#### What the task asks
First find the line with "U³O⁸ SPOT PRICE" in the entries below, then set down exactly every line through the line with "STRATEGIC INVESTMENT IN URANIUM", that line included.

....................

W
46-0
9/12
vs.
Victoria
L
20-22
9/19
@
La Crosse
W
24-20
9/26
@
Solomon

....................

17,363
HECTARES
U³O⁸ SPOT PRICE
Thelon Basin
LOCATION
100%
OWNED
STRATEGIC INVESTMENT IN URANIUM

....................

#### Problem solution
U³O⁸ SPOT PRICE
Thelon Basin
LOCATION
100%
OWNED
STRATEGIC INVESTMENT IN URANIUM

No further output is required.